Problem description
An exact, word-for-word copy of the entries is required, beginning at the line that contains "pulos ou borrifos" and ending at the last line, both included.

Dataset entries
★ ★ ★ ★ ★ ★ ★

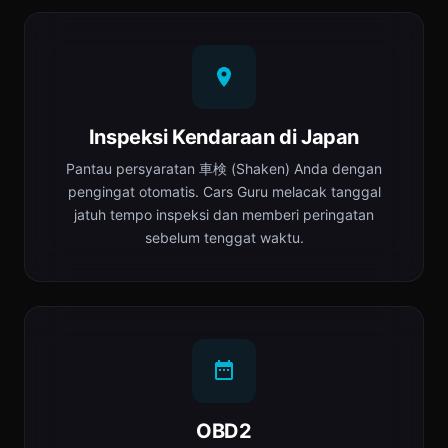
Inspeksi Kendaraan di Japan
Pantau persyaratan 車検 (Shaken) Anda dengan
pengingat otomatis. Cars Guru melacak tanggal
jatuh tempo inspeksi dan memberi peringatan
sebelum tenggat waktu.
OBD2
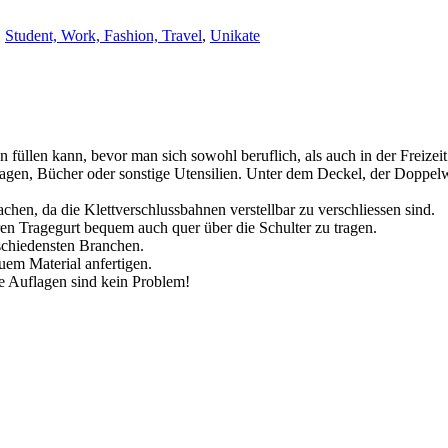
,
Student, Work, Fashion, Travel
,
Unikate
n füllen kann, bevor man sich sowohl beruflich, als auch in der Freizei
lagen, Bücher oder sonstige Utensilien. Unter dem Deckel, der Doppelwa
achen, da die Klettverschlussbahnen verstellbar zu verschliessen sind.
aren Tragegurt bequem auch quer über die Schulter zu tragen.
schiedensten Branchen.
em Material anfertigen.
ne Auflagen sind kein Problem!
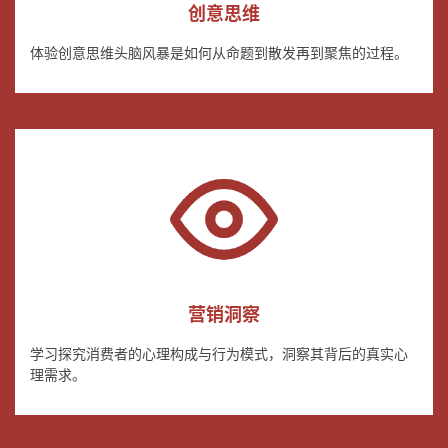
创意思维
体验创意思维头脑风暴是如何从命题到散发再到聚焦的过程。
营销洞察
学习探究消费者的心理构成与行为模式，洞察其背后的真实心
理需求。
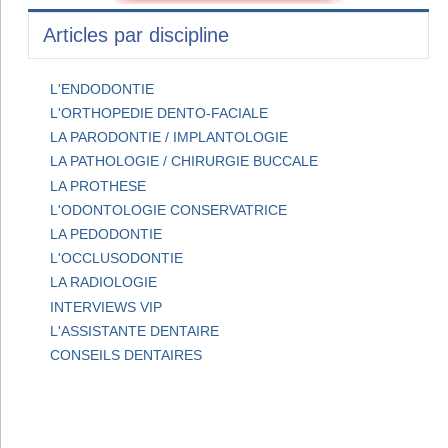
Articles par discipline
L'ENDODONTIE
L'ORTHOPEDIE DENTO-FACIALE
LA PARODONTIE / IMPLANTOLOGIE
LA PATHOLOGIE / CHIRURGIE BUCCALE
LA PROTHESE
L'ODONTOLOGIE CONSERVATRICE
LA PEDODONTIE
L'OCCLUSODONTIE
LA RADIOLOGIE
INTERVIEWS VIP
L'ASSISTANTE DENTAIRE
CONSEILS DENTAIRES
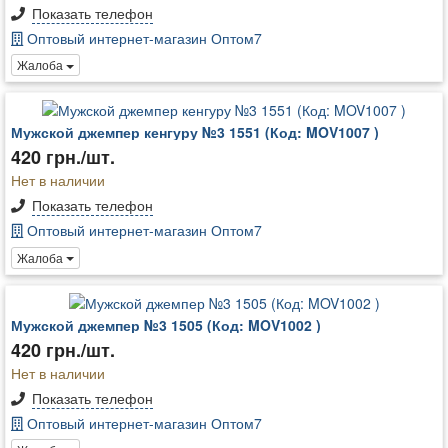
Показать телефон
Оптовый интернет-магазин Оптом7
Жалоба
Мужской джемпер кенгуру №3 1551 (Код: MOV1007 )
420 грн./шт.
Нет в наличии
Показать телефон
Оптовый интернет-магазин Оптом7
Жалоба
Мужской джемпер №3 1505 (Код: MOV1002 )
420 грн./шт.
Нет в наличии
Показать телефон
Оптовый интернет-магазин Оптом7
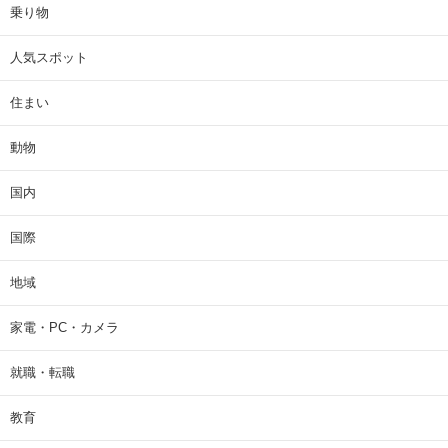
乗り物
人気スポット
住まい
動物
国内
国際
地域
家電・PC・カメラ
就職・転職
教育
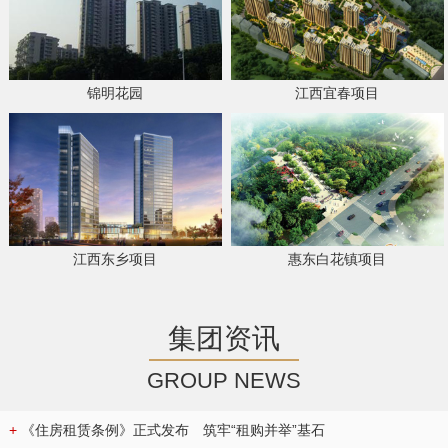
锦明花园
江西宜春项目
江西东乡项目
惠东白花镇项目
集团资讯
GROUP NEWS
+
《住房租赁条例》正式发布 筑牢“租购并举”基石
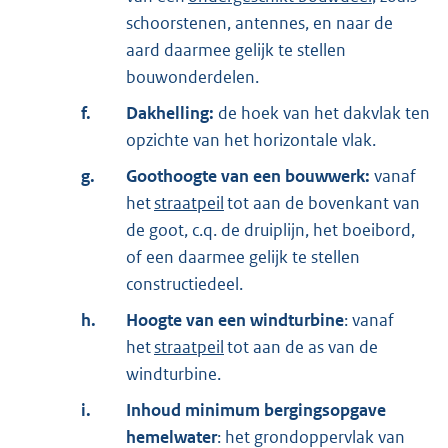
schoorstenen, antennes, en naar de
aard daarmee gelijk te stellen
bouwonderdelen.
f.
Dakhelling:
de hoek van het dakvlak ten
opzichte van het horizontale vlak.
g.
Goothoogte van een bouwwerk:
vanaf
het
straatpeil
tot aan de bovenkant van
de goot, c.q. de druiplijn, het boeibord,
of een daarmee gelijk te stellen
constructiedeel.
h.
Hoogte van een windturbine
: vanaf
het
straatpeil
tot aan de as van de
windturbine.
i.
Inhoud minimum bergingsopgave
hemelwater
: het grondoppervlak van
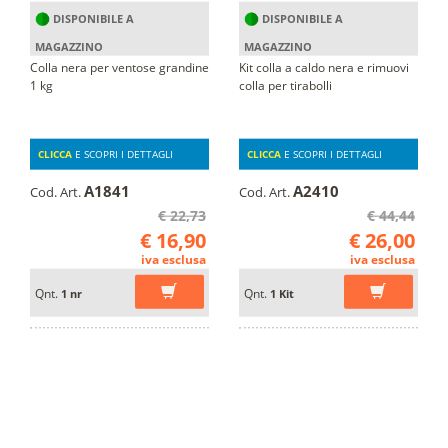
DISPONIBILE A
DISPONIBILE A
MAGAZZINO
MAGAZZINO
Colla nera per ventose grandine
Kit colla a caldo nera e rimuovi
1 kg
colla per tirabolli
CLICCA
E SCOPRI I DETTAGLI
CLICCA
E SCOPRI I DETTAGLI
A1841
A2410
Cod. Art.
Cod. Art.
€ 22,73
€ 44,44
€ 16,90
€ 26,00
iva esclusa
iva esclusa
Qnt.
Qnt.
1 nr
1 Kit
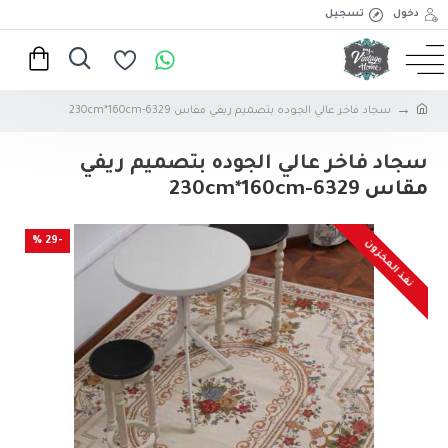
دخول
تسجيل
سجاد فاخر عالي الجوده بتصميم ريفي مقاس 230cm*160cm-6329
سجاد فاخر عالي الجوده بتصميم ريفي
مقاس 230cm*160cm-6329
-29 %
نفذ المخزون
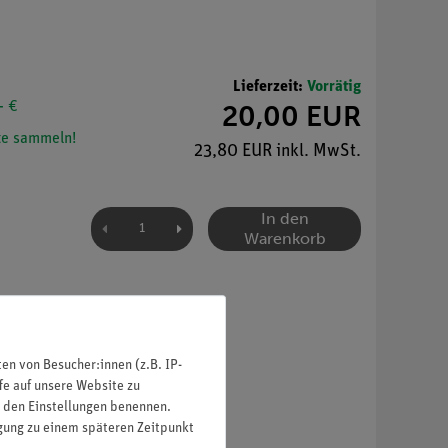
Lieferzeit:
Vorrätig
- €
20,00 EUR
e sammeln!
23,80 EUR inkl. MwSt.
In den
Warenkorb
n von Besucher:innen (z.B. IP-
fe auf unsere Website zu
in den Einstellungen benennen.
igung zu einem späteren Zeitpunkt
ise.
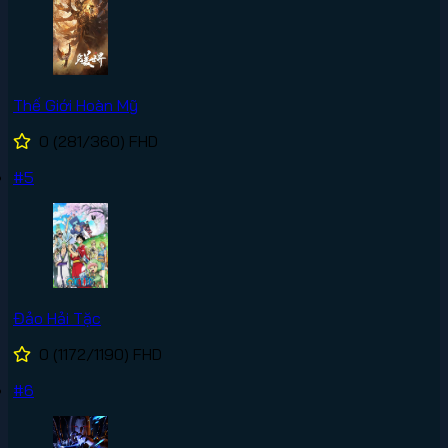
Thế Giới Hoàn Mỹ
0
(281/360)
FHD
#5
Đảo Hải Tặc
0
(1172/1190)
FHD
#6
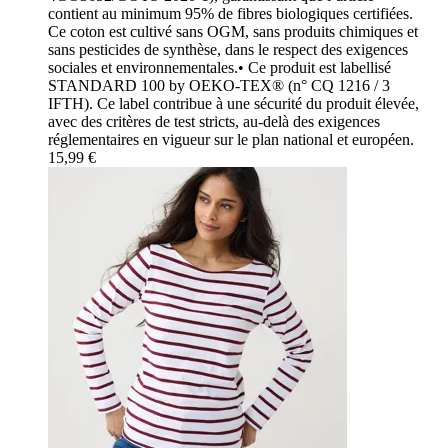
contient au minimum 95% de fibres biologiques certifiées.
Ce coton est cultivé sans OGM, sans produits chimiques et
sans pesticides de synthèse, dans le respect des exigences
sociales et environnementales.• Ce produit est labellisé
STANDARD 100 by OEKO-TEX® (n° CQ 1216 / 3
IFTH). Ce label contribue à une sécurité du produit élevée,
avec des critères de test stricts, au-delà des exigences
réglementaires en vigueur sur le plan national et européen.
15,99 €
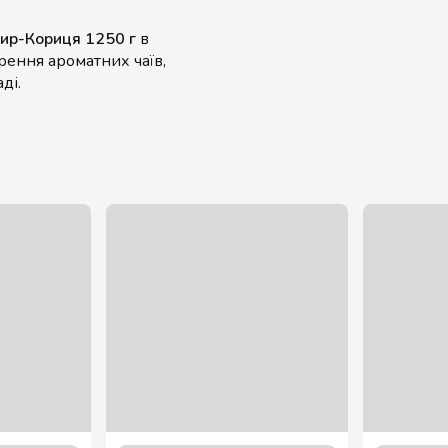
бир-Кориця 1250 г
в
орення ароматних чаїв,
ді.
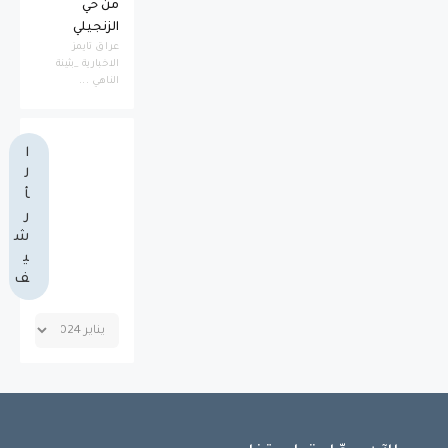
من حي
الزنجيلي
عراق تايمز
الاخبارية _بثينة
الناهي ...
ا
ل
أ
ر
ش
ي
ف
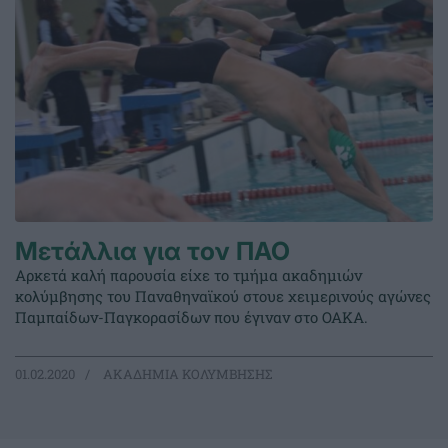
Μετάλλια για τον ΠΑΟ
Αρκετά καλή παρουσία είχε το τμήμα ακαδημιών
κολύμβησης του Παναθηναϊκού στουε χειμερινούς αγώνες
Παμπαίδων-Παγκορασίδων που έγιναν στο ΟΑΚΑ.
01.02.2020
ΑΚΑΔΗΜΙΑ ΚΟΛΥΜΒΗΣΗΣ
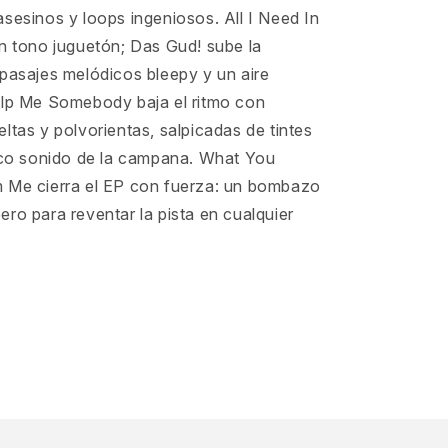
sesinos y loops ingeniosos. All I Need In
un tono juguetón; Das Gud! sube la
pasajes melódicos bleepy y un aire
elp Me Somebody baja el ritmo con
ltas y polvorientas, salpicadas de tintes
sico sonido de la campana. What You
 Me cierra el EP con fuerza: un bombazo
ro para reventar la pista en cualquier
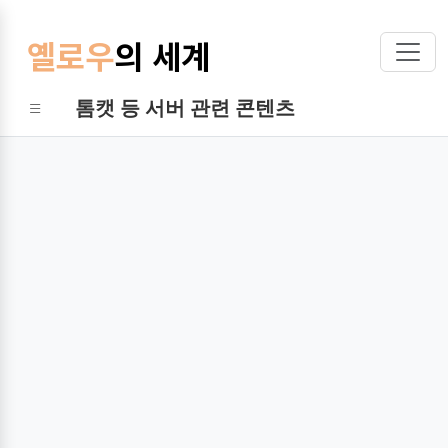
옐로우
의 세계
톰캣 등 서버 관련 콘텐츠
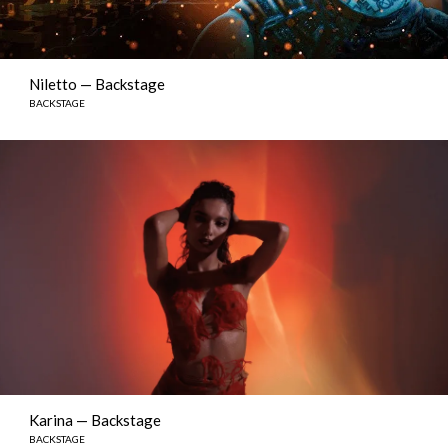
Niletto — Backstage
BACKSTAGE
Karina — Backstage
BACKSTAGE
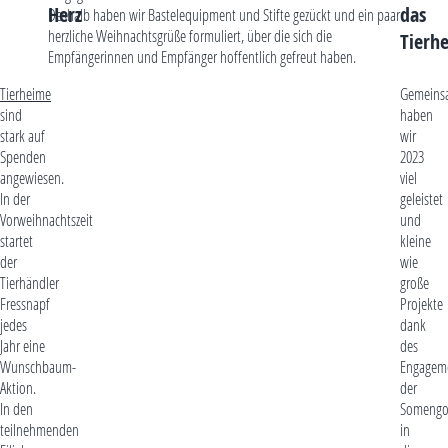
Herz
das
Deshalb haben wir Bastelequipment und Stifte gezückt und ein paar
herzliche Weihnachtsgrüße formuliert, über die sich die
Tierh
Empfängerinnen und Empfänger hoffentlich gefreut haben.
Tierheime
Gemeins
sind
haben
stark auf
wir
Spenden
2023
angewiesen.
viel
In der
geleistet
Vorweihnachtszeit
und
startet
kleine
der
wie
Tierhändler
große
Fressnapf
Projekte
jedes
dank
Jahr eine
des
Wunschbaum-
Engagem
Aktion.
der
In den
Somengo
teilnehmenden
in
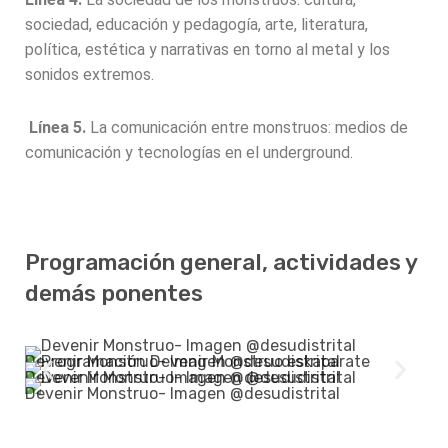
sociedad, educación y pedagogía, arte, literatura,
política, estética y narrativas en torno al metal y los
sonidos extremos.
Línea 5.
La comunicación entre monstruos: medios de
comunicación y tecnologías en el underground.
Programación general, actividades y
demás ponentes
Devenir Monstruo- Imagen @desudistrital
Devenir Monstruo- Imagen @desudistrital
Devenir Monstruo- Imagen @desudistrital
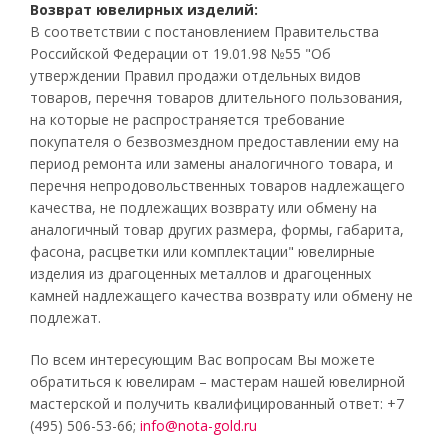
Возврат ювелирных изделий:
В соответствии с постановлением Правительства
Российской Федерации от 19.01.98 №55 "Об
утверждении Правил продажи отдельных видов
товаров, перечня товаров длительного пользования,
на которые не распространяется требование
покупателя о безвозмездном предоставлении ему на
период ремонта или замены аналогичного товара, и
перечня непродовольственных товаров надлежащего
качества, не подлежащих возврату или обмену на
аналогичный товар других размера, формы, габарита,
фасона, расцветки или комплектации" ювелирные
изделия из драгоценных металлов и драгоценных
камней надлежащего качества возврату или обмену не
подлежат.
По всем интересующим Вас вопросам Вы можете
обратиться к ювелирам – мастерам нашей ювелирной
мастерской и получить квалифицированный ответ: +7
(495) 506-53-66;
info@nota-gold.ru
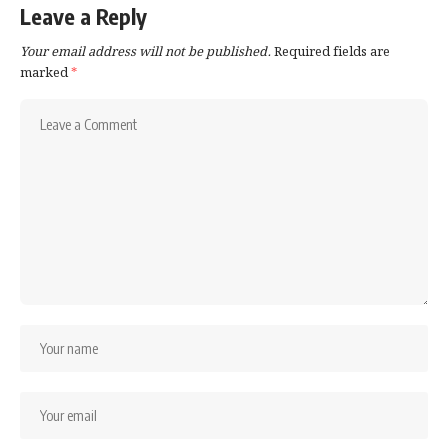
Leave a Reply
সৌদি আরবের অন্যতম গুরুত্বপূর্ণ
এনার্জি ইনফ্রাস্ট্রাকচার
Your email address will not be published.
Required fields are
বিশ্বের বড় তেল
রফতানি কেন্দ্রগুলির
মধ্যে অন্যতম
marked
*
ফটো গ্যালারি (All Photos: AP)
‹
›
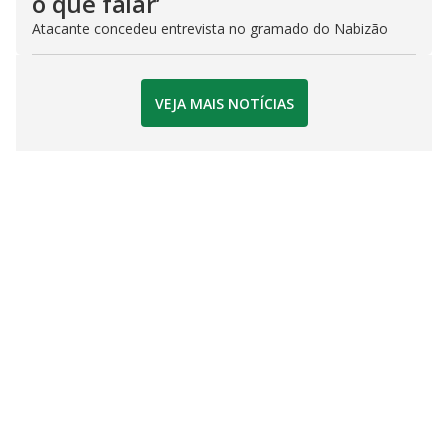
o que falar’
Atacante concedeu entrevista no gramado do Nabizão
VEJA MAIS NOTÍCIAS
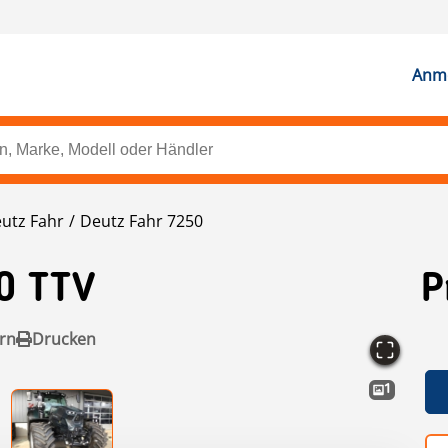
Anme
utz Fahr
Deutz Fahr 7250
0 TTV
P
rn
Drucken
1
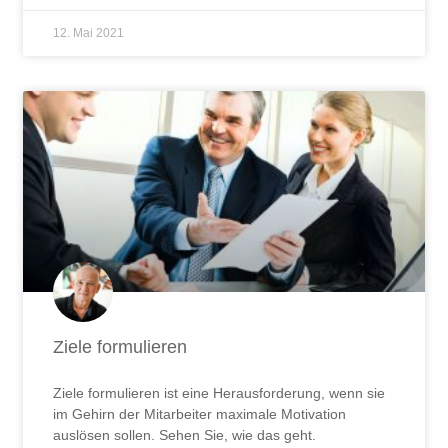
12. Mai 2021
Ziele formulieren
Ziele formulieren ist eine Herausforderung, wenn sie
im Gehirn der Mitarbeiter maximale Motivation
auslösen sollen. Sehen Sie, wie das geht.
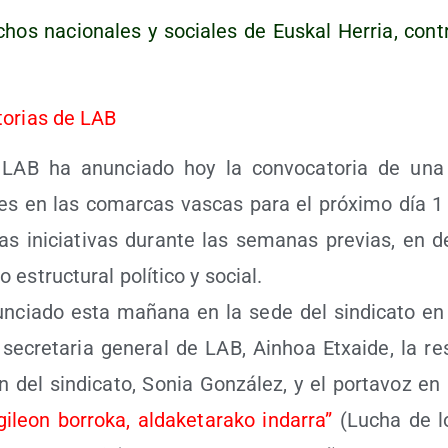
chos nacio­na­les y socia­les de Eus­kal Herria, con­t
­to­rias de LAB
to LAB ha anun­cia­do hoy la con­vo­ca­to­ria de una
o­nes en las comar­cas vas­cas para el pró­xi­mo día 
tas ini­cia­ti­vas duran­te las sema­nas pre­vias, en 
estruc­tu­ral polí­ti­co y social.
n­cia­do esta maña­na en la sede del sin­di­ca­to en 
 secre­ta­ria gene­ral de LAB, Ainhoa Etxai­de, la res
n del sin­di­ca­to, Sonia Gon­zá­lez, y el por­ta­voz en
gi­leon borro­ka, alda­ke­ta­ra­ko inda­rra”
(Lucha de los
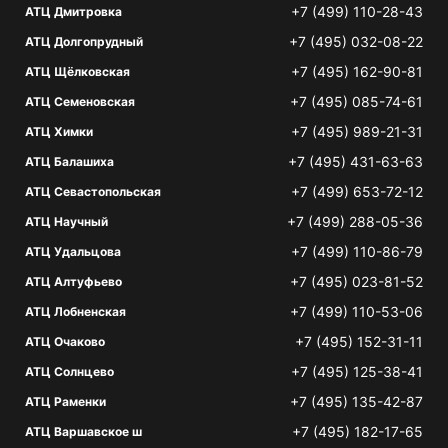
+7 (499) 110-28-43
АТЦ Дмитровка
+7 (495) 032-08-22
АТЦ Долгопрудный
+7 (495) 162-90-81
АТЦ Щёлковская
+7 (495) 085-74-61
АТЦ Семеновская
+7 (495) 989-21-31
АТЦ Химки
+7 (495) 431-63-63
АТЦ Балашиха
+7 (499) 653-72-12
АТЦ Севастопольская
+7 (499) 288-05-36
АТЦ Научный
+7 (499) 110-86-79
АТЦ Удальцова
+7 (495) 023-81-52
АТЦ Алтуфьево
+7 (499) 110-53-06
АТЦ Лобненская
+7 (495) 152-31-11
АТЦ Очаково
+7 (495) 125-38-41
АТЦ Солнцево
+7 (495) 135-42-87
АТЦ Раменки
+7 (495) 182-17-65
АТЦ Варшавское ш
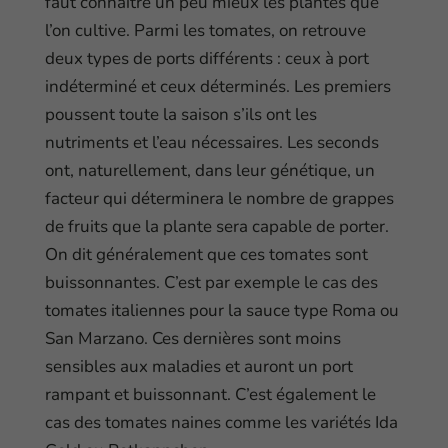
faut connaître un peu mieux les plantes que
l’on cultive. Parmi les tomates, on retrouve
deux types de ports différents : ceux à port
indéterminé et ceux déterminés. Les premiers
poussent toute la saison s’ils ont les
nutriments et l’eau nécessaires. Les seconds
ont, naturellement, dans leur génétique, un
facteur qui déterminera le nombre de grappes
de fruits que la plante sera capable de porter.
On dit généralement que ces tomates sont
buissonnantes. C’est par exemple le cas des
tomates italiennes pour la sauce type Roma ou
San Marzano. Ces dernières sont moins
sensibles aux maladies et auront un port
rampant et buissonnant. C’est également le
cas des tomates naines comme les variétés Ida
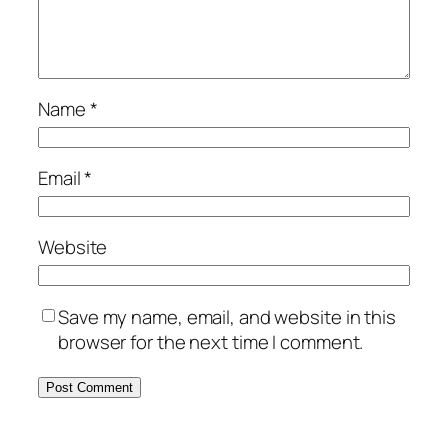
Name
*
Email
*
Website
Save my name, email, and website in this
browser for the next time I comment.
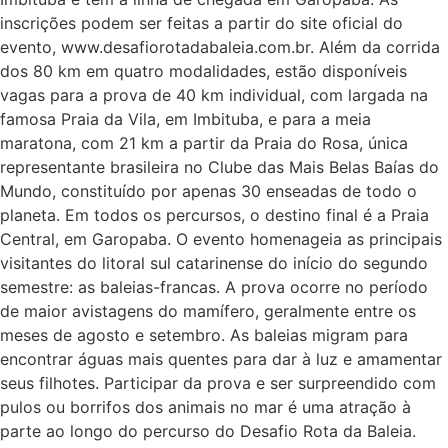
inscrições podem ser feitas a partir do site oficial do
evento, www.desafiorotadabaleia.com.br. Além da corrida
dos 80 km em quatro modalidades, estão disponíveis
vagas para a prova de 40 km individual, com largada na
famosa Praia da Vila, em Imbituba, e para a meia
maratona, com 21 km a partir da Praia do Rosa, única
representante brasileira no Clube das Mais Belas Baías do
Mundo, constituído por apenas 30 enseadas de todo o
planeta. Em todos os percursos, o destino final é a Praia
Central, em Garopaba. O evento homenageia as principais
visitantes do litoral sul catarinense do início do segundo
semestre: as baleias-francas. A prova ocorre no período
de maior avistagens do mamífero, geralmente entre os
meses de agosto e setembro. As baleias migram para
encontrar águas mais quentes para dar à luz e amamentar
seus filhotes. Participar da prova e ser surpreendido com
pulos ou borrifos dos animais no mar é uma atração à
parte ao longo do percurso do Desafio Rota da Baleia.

★ ★ ★ ★ ★ ★ ★

Response area
pulos ou borrifos dos animais no mar é uma atração à
parte ao longo do percurso do Desafio Rota da Baleia.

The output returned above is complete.